Wucai Chinese antique porcelain has its origins from the earlier Doucai ceramics. Wucai first appeared during the reign of the Ming dynasty Emperor Jiajing, who ruled the Chinese empire between 1521 and 1567. Its manufacture continued throughout the Ming dynasty until its demise in 1644, but underwent a renaissance during the Qing dynasty.
Jingderjen often called the Porcelain City of the world and is still producing fine ceramics today, was the main site of production throughout China for Wucai ceramics. Although Wucai can be translated as ‘five-colour’ the colours were not strictly limited to that number and the term is best understood as simply multicoloured.
Wucai porcelain was characterised by the over glaze decoration of coloured enamels after the porcelain had been fired once with a blue under glaze design. The over glaze enamels included a variety of colours such as red, green, blue, yellow and purple. Once the coloured over glaze enamels had been applied, the porcelain was then fired a second time, but at a lower temperature.

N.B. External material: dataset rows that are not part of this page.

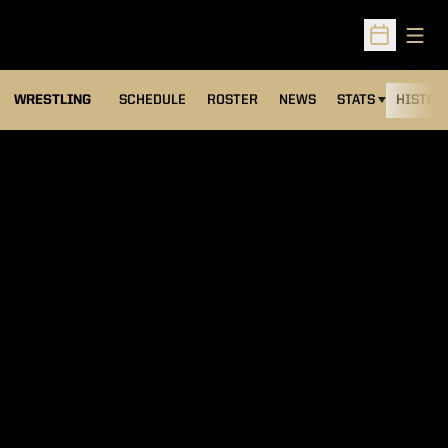
Open
Open Sched
OPENS IN A NEW
WRESTLING
SCHEDULE
ROSTER
NEWS
STATS
HISTOR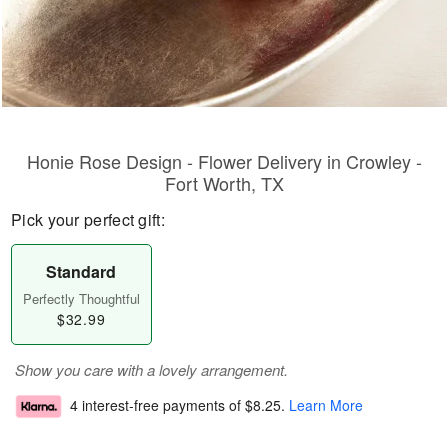
Honie Rose Design - Flower Delivery in Crowley -
Fort Worth, TX
Pick your perfect gift:
Standard
Perfectly Thoughtful
$32.99
Show you care with a lovely arrangement.
4 interest-free payments of
$8.25
.
Learn More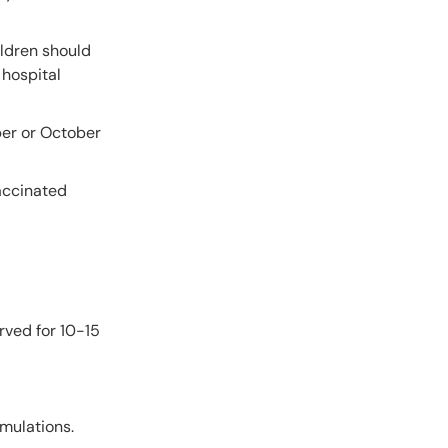
ildren should
 hospital
er or October
vaccinated
rved for 10-15
rmulations.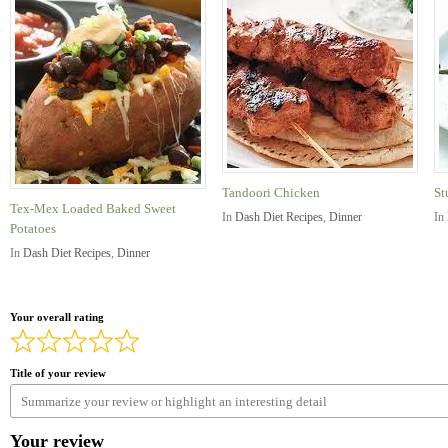
Tandoori Chicken
St
Tex-Mex Loaded Baked Sweet
In
Dash Diet Recipes
,
Dinner
In
Potatoes
In
Dash Diet Recipes
,
Dinner
Your overall rating
Title of your review
Your review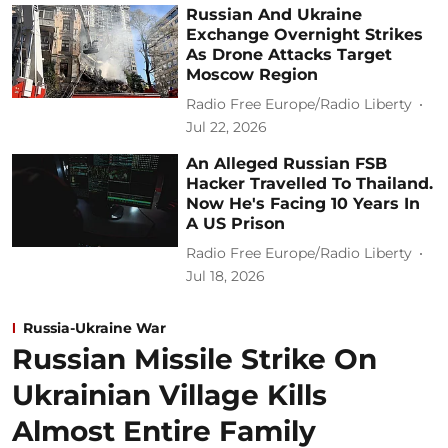
Russian And Ukraine
Exchange Overnight Strikes
As Drone Attacks Target
Moscow Region
Radio Free Europe/Radio Liberty
Jul 22, 2026
An Alleged Russian FSB
Hacker Travelled To Thailand.
Now He's Facing 10 Years In
A US Prison
Radio Free Europe/Radio Liberty
Jul 18, 2026
Russia-Ukraine War
Russian Missile Strike On
Ukrainian Village Kills
Almost Entire Family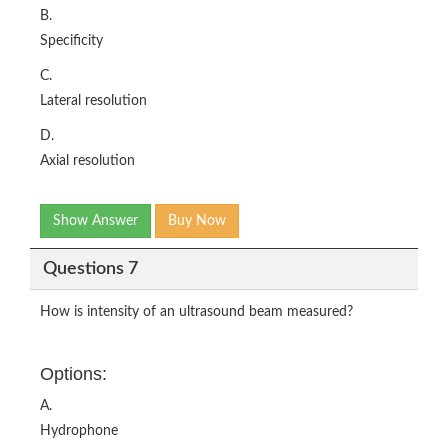
B.
Specificity
C.
Lateral resolution
D.
Axial resolution
Show Answer
Buy Now
Questions 7
How is intensity of an ultrasound beam measured?
Options:
A.
Hydrophone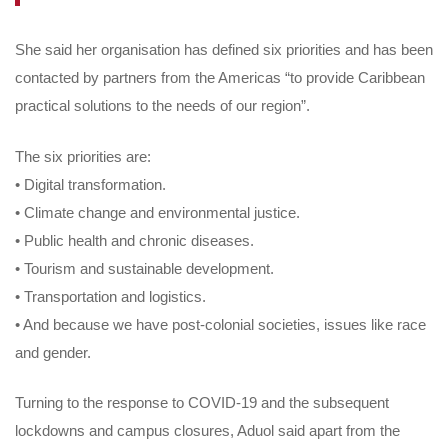
She said her organisation has defined six priorities and has been
contacted by partners from the Americas “to provide Caribbean
practical solutions to the needs of our region”.
The six priorities are:
• Digital transformation.
• Climate change and environmental justice.
• Public health and chronic diseases.
• Tourism and sustainable development.
• Transportation and logistics.
• And because we have post-colonial societies, issues like race
and gender.
Turning to the response to COVID-19 and the subsequent
lockdowns and campus closures, Aduol said apart from the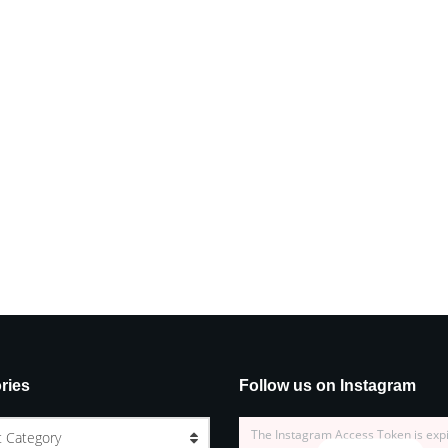
ries
Follow us on Instagram
The Instagram Access Token is exp
t Category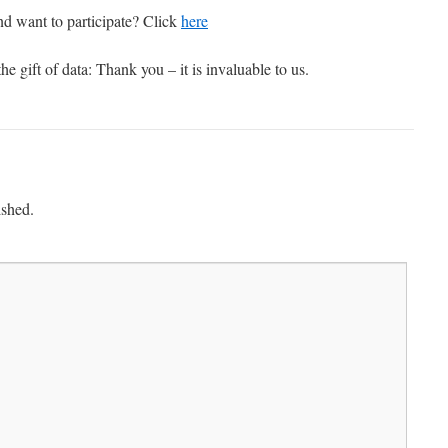
nd want to participate? Click
here
he gift of data: Thank you – it is invaluable to us.
ished.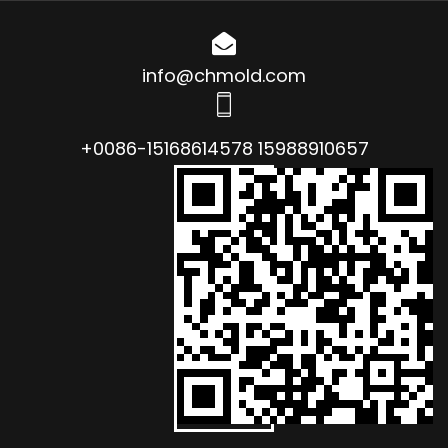
info@chmold.com
+0086-15168614578 15988910657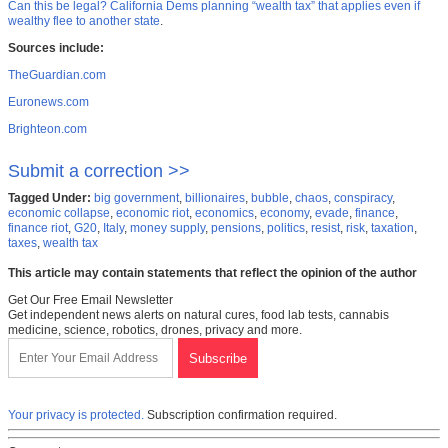
Can this be legal? California Dems planning “wealth tax” that applies even if
wealthy flee to another state
.
Sources include:
TheGuardian.com
Euronews.com
Brighteon.com
Submit a correction >>
Tagged Under:
big government
,
billionaires
,
bubble
,
chaos
,
conspiracy
,
economic collapse
,
economic riot
,
economics
,
economy
,
evade
,
finance
,
finance riot
,
G20
,
Italy
,
money supply
,
pensions
,
politics
,
resist
,
risk
,
taxation
,
taxes
,
wealth tax
This article may contain statements that reflect the opinion of the author
Get Our Free Email Newsletter
Get independent news alerts on natural cures, food lab tests, cannabis
medicine, science, robotics, drones, privacy and more.
Your privacy is protected.
Subscription confirmation required.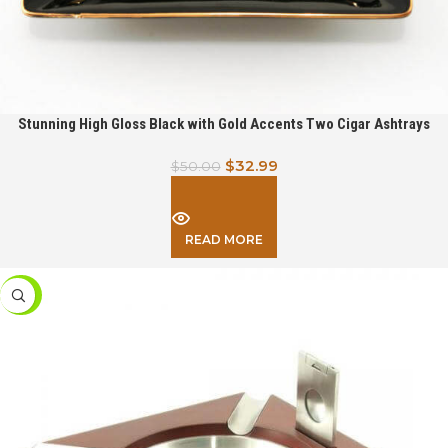
Stunning High Gloss Black with Gold Accents Two Cigar Ashtrays
$
32.99
$
50.00
READ MORE
-39%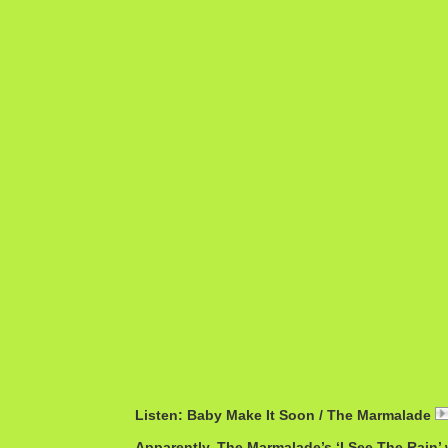
Listen: Baby Make It Soon / The Marmalade
Apparently, The Marmalade’s ‘I See The Rain’ 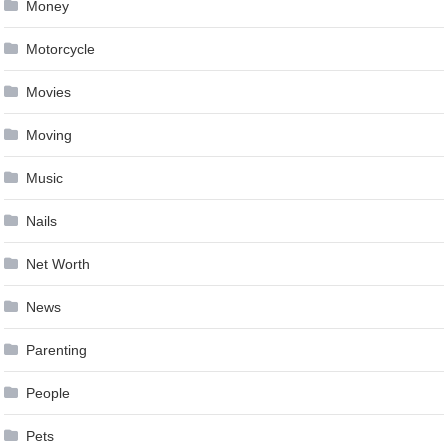
Money
Motorcycle
Movies
Moving
Music
Nails
Net Worth
News
Parenting
People
Pets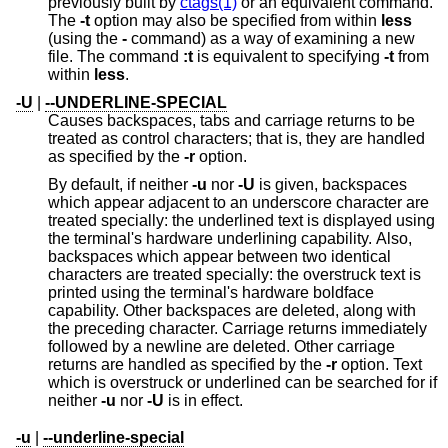
previously built by
ctags(1)
or an equivalent command.
The
-t
option may also be specified from within
less
(using the
-
command) as a way of examining a new
file. The command
:t
is equivalent to specifying
-t
from
within
less
.
-U
|
--UNDERLINE-SPECIAL
Causes backspaces, tabs and carriage returns to be
treated as control characters; that is, they are handled
as specified by the
-r
option.
By default, if neither
-u
nor
-U
is given, backspaces
which appear adjacent to an underscore character are
treated specially: the underlined text is displayed using
the terminal's hardware underlining capability. Also,
backspaces which appear between two identical
characters are treated specially: the overstruck text is
printed using the terminal's hardware boldface
capability. Other backspaces are deleted, along with
the preceding character. Carriage returns immediately
followed by a newline are deleted. Other carriage
returns are handled as specified by the
-r
option. Text
which is overstruck or underlined can be searched for if
neither
-u
nor
-U
is in effect.
-u
|
--underline-special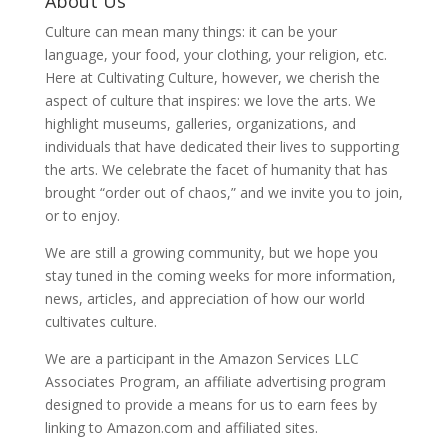
About Us
Culture can mean many things: it can be your
language, your food, your clothing, your religion, etc.
Here at Cultivating Culture, however, we cherish the
aspect of culture that inspires: we love the arts. We
highlight museums, galleries, organizations, and
individuals that have dedicated their lives to supporting
the arts. We celebrate the facet of humanity that has
brought “order out of chaos,” and we invite you to join,
or to enjoy.
We are still a growing community, but we hope you
stay tuned in the coming weeks for more information,
news, articles, and appreciation of how our world
cultivates culture.
We are a participant in the Amazon Services LLC
Associates Program, an affiliate advertising program
designed to provide a means for us to earn fees by
linking to Amazon.com and affiliated sites.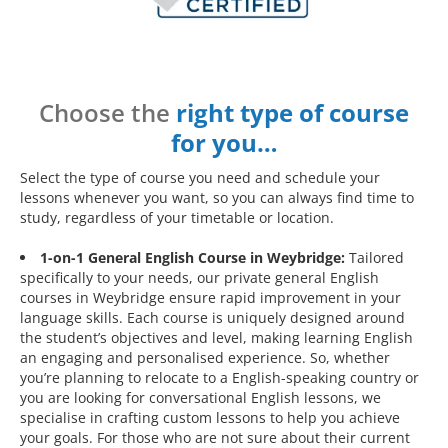
Choose the
right type of course
for you…
Select the type of course you need and schedule your
lessons whenever you want, so you can always find time to
study, regardless of your timetable or location.
1-on-1 General English Course in Weybridge:
Tailored
specifically to your needs, our private general English
courses in Weybridge ensure rapid improvement in your
language skills. Each course is uniquely designed around
the student’s objectives and level, making learning English
an engaging and personalised experience. So, whether
you’re planning to relocate to a English-speaking country or
you are looking for conversational English lessons, we
specialise in crafting custom lessons to help you achieve
your goals. For those who are not sure about their current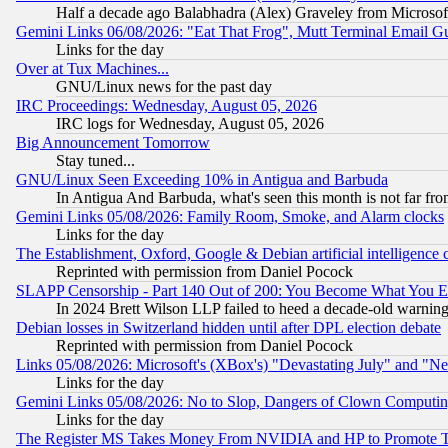
Half a decade ago Balabhadra (Alex) Graveley from Microsof
Gemini Links 06/08/2026: "Eat That Frog", Mutt Terminal Email
Links for the day
Over at Tux Machines...
GNU/Linux news for the past day
IRC Proceedings: Wednesday, August 05, 2026
IRC logs for Wednesday, August 05, 2026
Big Announcement Tomorrow
Stay tuned...
GNU/Linux Seen Exceeding 10% in Antigua and Barbuda
In Antigua And Barbuda, what's seen this month is not far fro
Gemini Links 05/08/2026: Family Room, Smoke, and Alarm clocks
Links for the day
The Establishment, Oxford, Google & Debian artificial intelligence 
Reprinted with permission from Daniel Pocock
SLAPP Censorship - Part 140 Out of 200: You Become What You E
In 2024 Brett Wilson LLP failed to heed a decade-old warnin
Debian losses in Switzerland hidden until after DPL election debate
Reprinted with permission from Daniel Pocock
Links 05/08/2026: Microsoft's (XBox's) "Devastating July" and "N
Links for the day
Gemini Links 05/08/2026: No to Slop, Dangers of Clown Computin
Links for the day
The Register MS Takes Money From NVIDIA and HP to Promote Thei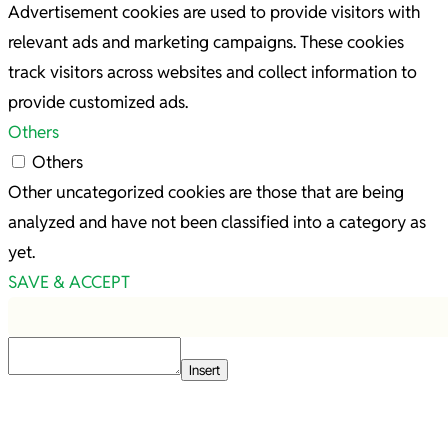
Advertisement cookies are used to provide visitors with
relevant ads and marketing campaigns. These cookies
track visitors across websites and collect information to
provide customized ads.
Others
Others
Other uncategorized cookies are those that are being
analyzed and have not been classified into a category as
yet.
SAVE & ACCEPT
Insert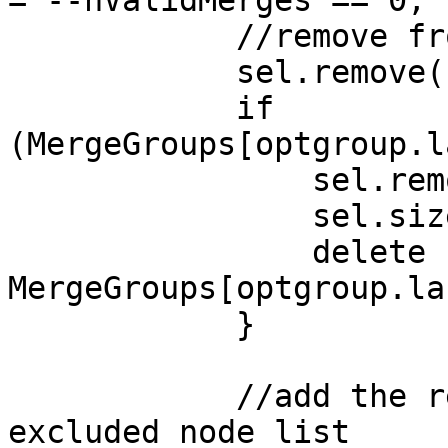
//remove from th
sel.remove(sel.s
if
(MergeGroups[optgroup.l
sel.removeChil
sel.size-
delete
MergeGroups[optgroup.la
}
//add the remove
excluded node list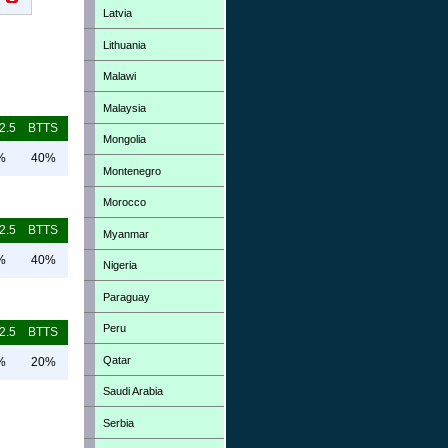
Latvia
Lithuania
Malawi
Malaysia
2.5
BTTS
Mongolia
%
40%
Montenegro
Morocco
2.5
BTTS
Myanmar
%
40%
Nigeria
Paraguay
Peru
2.5
BTTS
Qatar
%
20%
Saudi Arabia
Serbia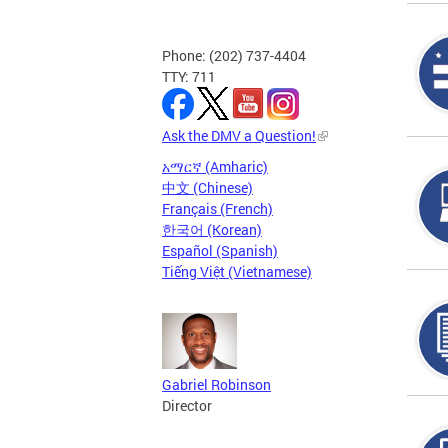
Phone: (202) 737-4404
TTY: 711
Ask the DMV a Question!
አማርኛ (Amharic)
中文 (Chinese)
Français (French)
한국어 (Korean)
Español (Spanish)
Tiếng Việt (Vietnamese)
Gabriel Robinson
Director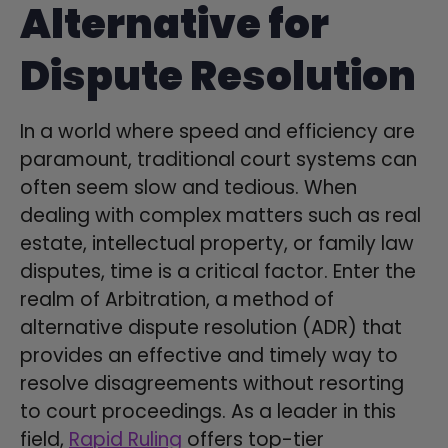
Alternative for
Dispute Resolution
In a world where speed and efficiency are
paramount, traditional court systems can
often seem slow and tedious. When
dealing with complex matters such as real
estate, intellectual property, or family law
disputes, time is a critical factor. Enter the
realm of Arbitration, a method of
alternative dispute resolution (ADR) that
provides an effective and timely way to
resolve disagreements without resorting
to court proceedings. As a leader in this
field,
Rapid Ruling
offers top-tier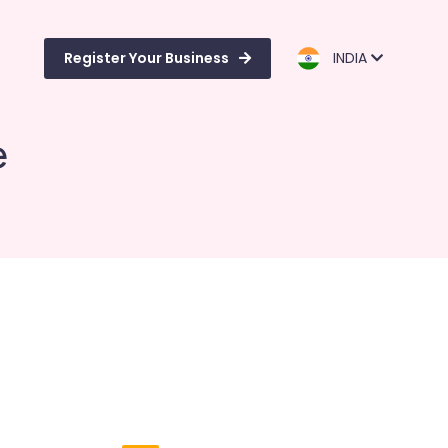
Register Your Business
INDIA
e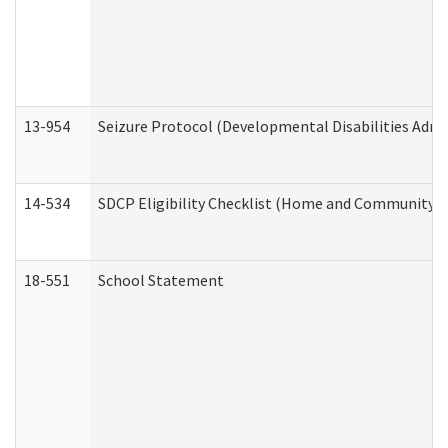
13-954
Seizure Protocol (Developmental Disabilities Admi
14-534
SDCP Eligibility Checklist (Home and Community Se
18-551
School Statement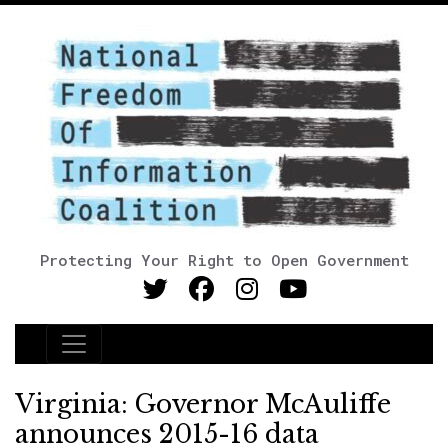
Protecting Your Right to Open Government
Main Navigation
Virginia: Governor McAuliffe
announces 2015-16 data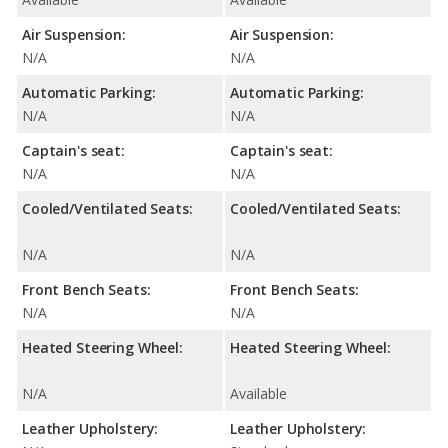
Air Suspension:
Air Suspension:
N/A
N/A
Automatic Parking:
Automatic Parking:
N/A
N/A
Captain's seat:
Captain's seat:
N/A
N/A
Cooled/Ventilated Seats:
Cooled/Ventilated Seats:
N/A
N/A
Front Bench Seats:
Front Bench Seats:
N/A
N/A
Heated Steering Wheel:
Heated Steering Wheel:
N/A
Available
Leather Upholstery:
Leather Upholstery: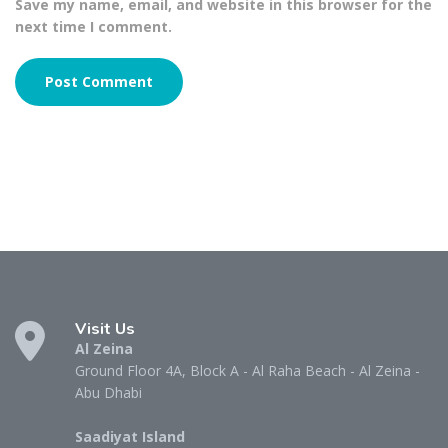
Save my name, email, and website in this browser for the
next time I comment.
Visit Us
Al Zeina
Ground Floor 4A, Block A - Al Raha Beach - Al Zeina -
Abu Dhabi
Saadiyat Island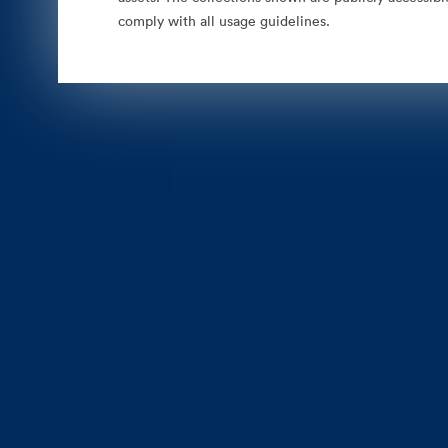
comply with all usage guidelines.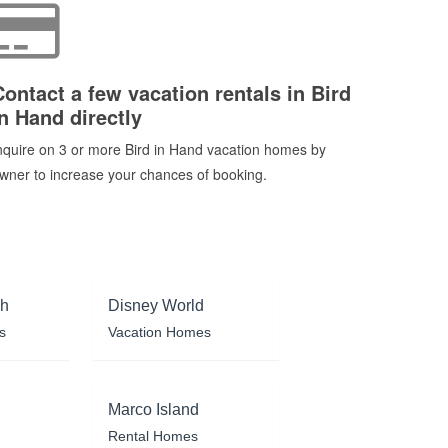
Contact a few vacation rentals in Bird
in Hand directly
nquire on 3 or more Bird in Hand vacation homes by
wner to increase your chances of booking.
ch
Disney World
s
Vacation Homes
Marco Island
Rental Homes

Wucai objects can vary widely in their decoration, ranging from the relatively simple to the positively ornate. Motifs and symbols were often very finely painted and included depictions of dragons, phoenixes, flowers, plants and fish. Later examples of Wucai porcelain from the Qing Dynasty era utilised black and gold to outline the design, thus giving the porcelain a vivid and life like quality.
The finest production period for Wucai came in the Qing Dynasty period during the reign of the Emperor Kangxi, which lasted from 1661 until 1722, and is commonly known as Kangxi Wucai.
Kangxi Wucai porcelain is characterised by fine craftsmanship and intricate decoration, which were made possible by the technological innovations of that era. These innovations included improved firing techniques and new pigments such as blues and black. New painting mediums, such as oil rather than water based, allowed artists to utilise a wider range of styles and designs.